### Task goal
In how many lines of the listing does the word "giver" appear? Reply with the number only.
(Beginning of Material shown)
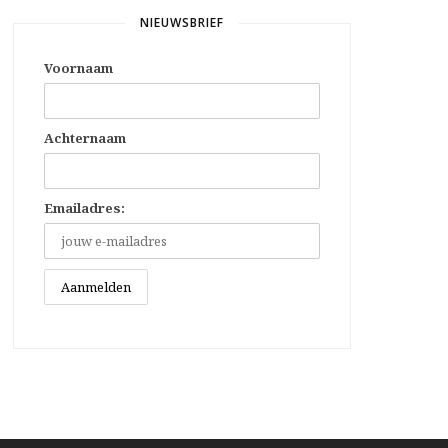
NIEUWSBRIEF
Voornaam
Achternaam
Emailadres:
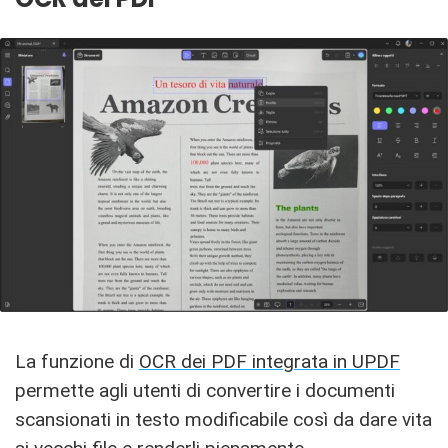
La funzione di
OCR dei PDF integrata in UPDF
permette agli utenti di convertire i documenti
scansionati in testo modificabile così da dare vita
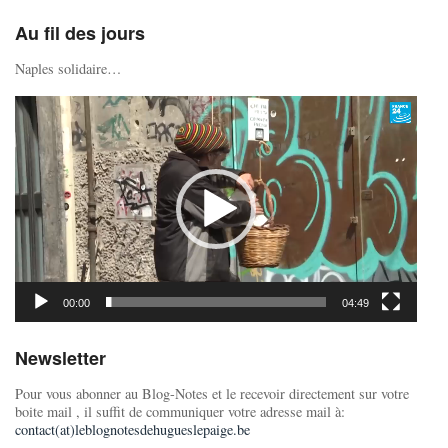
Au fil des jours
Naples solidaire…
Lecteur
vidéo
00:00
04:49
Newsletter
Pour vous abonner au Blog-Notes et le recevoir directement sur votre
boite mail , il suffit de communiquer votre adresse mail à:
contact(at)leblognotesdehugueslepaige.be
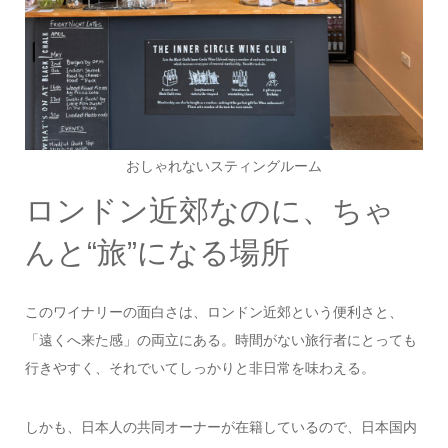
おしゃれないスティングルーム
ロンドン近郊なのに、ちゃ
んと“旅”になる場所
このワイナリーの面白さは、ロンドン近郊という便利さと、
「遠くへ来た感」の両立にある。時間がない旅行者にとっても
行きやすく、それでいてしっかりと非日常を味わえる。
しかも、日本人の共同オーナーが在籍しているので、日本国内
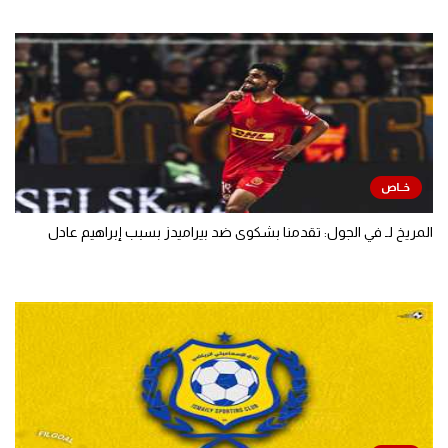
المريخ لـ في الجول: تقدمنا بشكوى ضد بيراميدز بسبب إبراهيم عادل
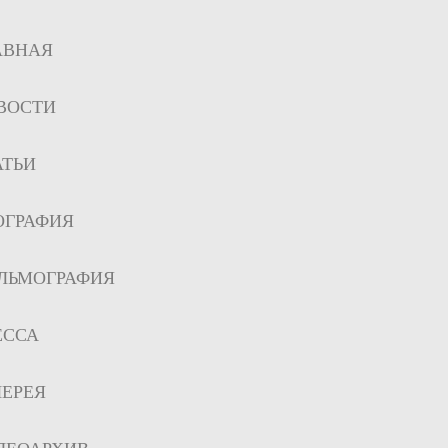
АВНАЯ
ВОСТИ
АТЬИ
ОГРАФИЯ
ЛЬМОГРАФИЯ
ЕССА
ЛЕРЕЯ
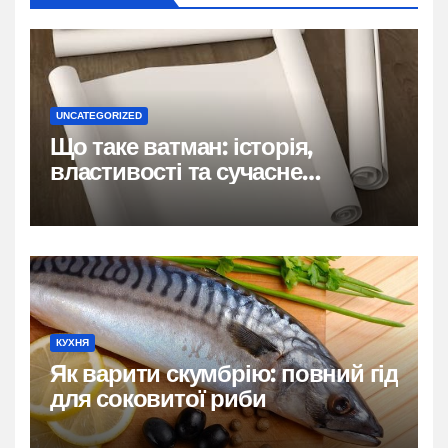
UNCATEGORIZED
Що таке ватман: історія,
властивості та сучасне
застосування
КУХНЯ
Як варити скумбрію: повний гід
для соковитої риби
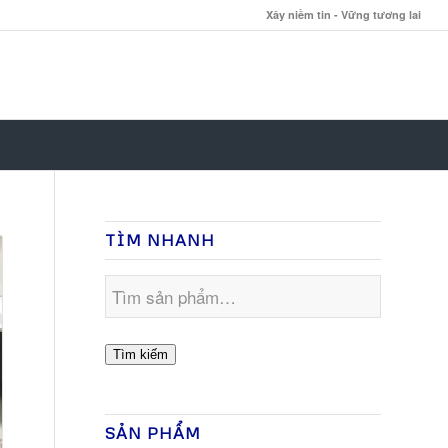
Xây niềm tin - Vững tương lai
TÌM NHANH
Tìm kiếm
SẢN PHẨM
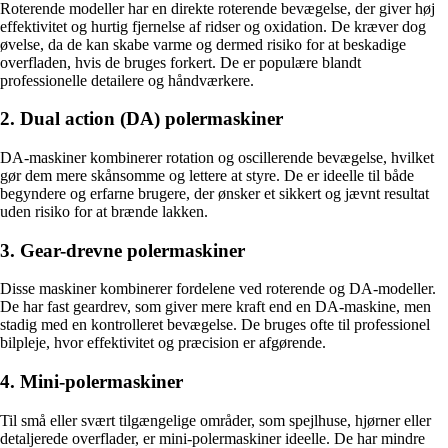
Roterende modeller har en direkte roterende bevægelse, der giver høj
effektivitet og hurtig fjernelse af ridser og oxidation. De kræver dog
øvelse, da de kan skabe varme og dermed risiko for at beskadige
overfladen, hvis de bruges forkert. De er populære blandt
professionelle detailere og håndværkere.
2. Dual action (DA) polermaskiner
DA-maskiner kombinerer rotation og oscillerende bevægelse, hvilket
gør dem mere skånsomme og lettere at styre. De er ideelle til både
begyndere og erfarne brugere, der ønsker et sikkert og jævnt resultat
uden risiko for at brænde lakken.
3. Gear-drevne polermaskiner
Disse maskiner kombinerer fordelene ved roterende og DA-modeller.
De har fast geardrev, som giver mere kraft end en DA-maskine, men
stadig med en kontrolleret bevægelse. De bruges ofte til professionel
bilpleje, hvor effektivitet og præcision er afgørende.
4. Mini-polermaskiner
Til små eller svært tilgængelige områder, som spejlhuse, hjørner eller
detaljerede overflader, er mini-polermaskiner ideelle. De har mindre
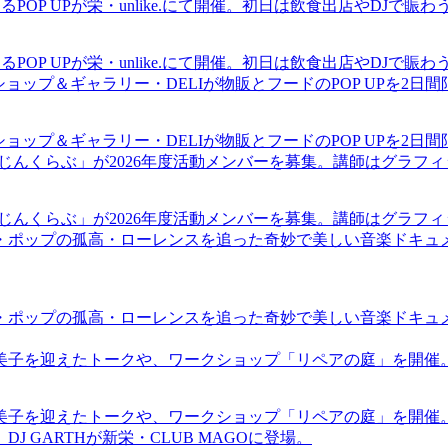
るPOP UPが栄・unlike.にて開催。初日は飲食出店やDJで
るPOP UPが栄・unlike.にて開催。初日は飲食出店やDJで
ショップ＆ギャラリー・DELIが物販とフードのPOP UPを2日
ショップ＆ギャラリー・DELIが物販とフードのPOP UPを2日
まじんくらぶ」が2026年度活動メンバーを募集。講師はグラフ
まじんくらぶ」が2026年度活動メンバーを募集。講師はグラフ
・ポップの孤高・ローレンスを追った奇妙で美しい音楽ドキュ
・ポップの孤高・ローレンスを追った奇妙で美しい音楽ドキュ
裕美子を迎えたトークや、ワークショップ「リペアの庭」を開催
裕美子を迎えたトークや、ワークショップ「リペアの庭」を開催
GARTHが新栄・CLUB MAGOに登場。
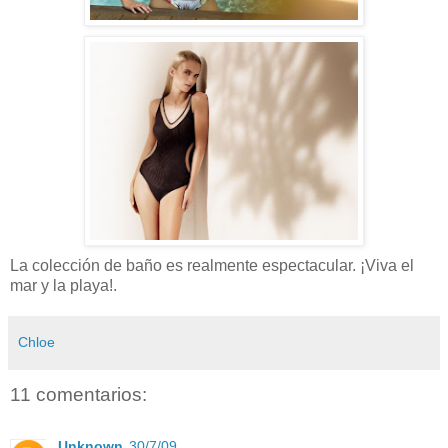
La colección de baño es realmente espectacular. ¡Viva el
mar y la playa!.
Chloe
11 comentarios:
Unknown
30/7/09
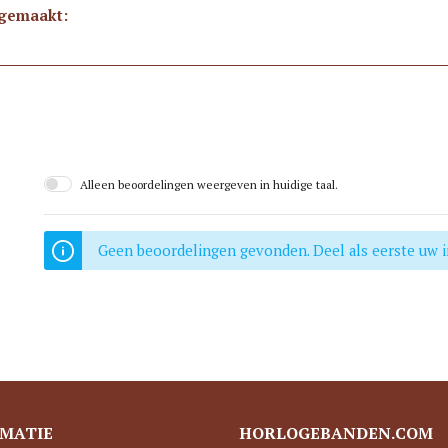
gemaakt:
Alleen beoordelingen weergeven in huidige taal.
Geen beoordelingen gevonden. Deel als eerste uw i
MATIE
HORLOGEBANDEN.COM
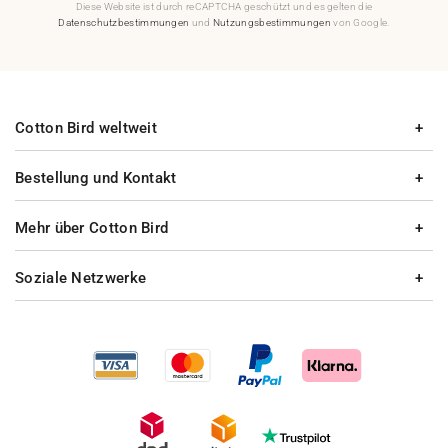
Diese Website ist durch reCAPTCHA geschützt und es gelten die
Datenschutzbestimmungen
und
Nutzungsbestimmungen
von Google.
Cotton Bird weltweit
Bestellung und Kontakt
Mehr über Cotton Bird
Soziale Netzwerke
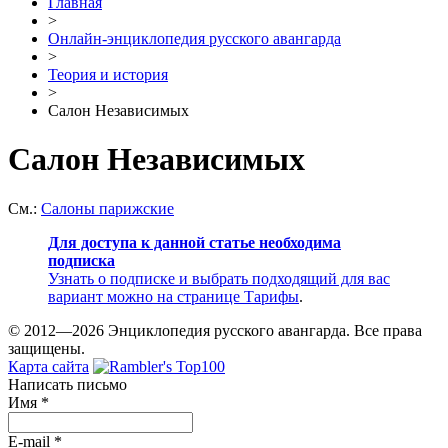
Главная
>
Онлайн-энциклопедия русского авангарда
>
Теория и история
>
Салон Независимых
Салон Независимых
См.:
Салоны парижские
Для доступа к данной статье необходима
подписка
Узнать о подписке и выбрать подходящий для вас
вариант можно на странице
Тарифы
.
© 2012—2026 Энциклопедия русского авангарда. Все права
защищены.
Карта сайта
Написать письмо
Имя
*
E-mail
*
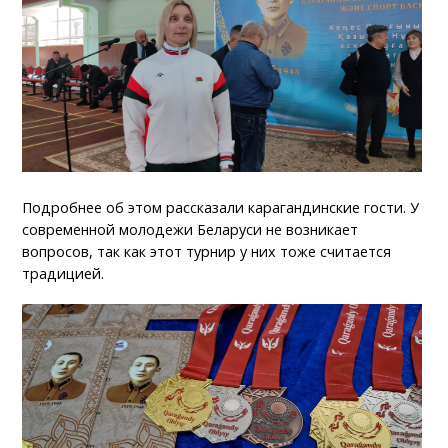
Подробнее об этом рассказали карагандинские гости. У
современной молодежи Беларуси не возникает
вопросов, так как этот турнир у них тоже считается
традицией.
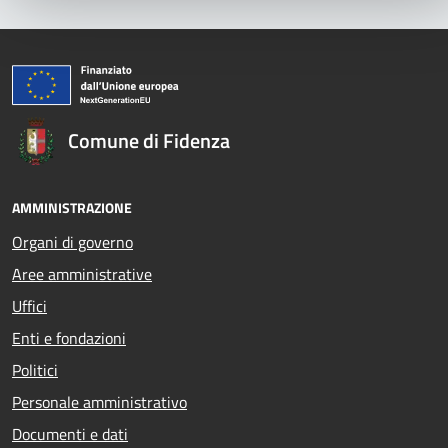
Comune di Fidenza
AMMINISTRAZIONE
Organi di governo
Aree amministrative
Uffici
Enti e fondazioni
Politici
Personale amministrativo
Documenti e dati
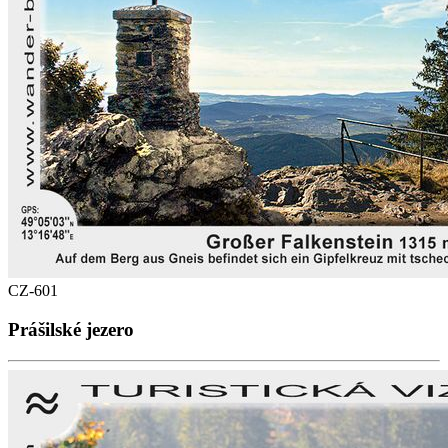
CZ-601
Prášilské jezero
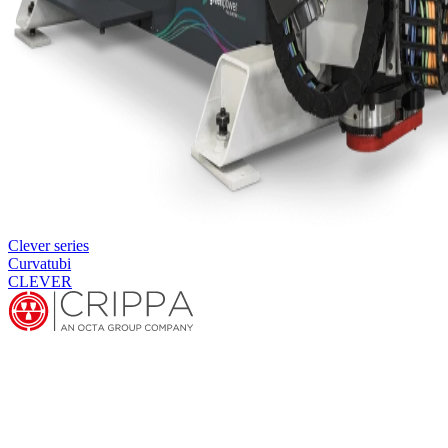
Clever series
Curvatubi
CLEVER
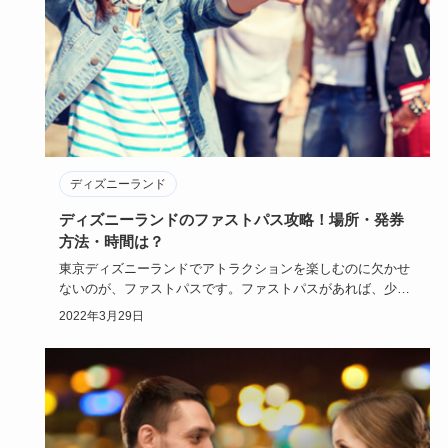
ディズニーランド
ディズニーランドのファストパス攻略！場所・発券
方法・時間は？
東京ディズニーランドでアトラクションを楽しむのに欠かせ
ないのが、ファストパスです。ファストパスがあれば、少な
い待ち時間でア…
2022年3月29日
(End of Material shown)
### Your response
2